WAYLAND, Mass. – School officials in Wayland are investigating after a racist slur was scribbled across an African American history display inside the high school.
According to the superintendent, the hurtful vandalism happened sometime on Tuesday morning and was reported to faculty by students.
Letters went home with parents later that day. On Wednesday, students were encouraged to discuss their feelings about why this happened and what can be done to prevent it from happening again.
“We wanted to address it honestly and make sure the kids felt safe and respected,” said Arthur Unobskey, superintendent for Wayland Public Schools.
Administrators told Boston 25 News the slur was etched in permanent marker in three different places on the display depicting African American history.
The display had just been set up on Sunday in celebration of the school’s 50th anniversary of participation with METCO, a voluntary busing program that allows inner city Boston students to attend Wayland schools.
“The student had written the ‘N’ word in a couple different places,” explained Unobskey. “Kids expressed hurt by it. We need to do more. I think there’s an eagerness of students and staff to face this honestly.”
Unobskey says 137 students take the bus to Wayland daily through the METCO program.
“I was surprised personally. It really upset me. A lot of people I knew were surprised," Wayland High School senior Savannah Salitsky told Boston 25 News. "People think Wayland is above this kind of thing and that prejudice and racial bias doesn’t happen here when it’s obviously not the case."
Senior Savannah Salitsky said while she was surprised, some of her classmates are not.
“Some of the METCO students I talked with were less surprised. They were definitely sad and really angry. They said this stuff goes unnoticed a lot,” added Salitsky. “It needs to spark conversation and put us in check.”
The displays were set up in the history hallway and Student Learning Center (SLC).
In a letter to the community, Wayland High School Principal Allyson Mizoguchi wrote she was 'devastated to report' that the student-created displays depicting African American History in Wayland and a METCO 50th Anniversary display had been vandalized with racist graffiti.

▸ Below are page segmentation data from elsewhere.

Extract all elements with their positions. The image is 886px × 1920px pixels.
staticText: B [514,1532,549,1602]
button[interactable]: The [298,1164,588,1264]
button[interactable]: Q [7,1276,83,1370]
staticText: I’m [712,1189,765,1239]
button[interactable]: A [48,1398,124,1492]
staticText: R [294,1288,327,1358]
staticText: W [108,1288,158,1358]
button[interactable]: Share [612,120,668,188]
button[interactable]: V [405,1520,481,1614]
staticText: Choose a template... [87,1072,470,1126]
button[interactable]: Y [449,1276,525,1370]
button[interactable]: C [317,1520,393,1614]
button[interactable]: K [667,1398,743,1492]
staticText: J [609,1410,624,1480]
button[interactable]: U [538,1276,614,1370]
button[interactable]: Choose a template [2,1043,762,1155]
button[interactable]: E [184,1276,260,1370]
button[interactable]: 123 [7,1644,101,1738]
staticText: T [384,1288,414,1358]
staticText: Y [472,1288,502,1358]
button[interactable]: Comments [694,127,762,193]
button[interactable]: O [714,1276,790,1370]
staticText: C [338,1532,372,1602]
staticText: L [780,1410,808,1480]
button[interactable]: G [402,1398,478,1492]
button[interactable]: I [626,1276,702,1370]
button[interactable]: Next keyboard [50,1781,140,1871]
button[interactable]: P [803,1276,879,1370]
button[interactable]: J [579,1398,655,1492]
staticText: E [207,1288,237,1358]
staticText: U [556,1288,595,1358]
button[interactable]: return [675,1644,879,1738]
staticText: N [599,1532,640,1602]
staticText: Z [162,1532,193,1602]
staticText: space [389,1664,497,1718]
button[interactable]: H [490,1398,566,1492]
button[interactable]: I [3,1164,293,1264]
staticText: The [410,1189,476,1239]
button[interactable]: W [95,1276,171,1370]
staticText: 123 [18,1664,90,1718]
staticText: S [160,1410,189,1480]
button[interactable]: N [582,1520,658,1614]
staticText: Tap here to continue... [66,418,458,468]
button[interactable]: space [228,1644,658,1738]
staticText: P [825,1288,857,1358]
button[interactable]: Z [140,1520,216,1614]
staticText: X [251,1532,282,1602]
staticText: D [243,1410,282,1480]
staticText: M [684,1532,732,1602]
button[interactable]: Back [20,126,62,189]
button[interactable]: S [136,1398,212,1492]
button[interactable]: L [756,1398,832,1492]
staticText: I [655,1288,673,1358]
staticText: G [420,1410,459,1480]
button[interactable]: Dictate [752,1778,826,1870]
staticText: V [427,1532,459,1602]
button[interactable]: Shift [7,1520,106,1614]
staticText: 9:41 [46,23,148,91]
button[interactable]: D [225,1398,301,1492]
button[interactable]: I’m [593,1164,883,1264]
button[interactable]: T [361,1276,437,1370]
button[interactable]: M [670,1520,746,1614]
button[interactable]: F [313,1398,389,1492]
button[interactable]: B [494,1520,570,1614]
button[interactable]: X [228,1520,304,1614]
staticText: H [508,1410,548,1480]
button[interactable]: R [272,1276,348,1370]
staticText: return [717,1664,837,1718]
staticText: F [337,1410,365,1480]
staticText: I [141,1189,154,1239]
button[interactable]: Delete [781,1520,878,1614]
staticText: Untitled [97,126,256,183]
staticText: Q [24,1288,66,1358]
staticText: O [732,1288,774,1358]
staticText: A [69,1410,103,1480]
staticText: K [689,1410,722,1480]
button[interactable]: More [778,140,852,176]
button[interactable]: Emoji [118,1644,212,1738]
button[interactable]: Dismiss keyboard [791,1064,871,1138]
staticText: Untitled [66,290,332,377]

Mizoguchi called the act 'an abhorrent violation of our values and an insult to our community,' further noting that 'hate in any form - whether in word or deed - has no place at WHS.'
"This is not a community where hate speech is OK," he said. “I think there’s a lot of eagerness of students and staff to face this honestly and say we’re against it."
The full letter from Principal Mizoguchi can be found below:
To the Wayland High School community:
Two days ago, the Wayland community came together to celebrate the 50th anniversary of METCO in a joyful Open House event at Wayland High School. Among the many palpable sentiments shared at this event was the vitality and importance of racial and cultural diversity, and our ongoing commitment to building bridges of understanding in our community.
In searing contrast to the joy of this weekend's celebration, today I am devastated to report that this morning, at approximately 9:30 a.m., a student reported racist graffiti to a teacher. The graffiti defaced the Timeline Tunnel display depicting African American History in Wayland and a METCO 50th Anniversary display in the History hallway and Student Learning Center (SLC). An individual or individuals wrote the n-word prominently and in full public view with permanent marker on three different portions of the student-created displays.
This act is an abhorrent violation of our values and an insult to our community. Hate in any form -- whether in word or in deed -- has no place at WHS. Unfortunately, as a microcosm of our larger society, our school still has work to do when it comes to embodying a fully inclusive, hate-free, and understanding community. In Advisory tomorrow, we will use this opportunity with our students to declare again our mission and expectations and to probe how we might do more to prevent such acts. Additionally, we welcome all interested students to attend a lunchtime discussion in the Fine Arts Shop (room A139) to process this event. This is also an opportunity for our community to band together in solidarity against hatred. I respectfully urge parents to discuss this incident with your child and to support a shared vision for our school community of respect and equity.
Although the graffiti has been removed and the displays have been restored, we will continue to vigorously investigate the incident. In light of the ongoing investigation, I ask you to please pass on information regarding the graffiti to Mr. Nocito, Mr. Dolleman or me. Any student may also provide information through the school Confidential Safety Reporting Form.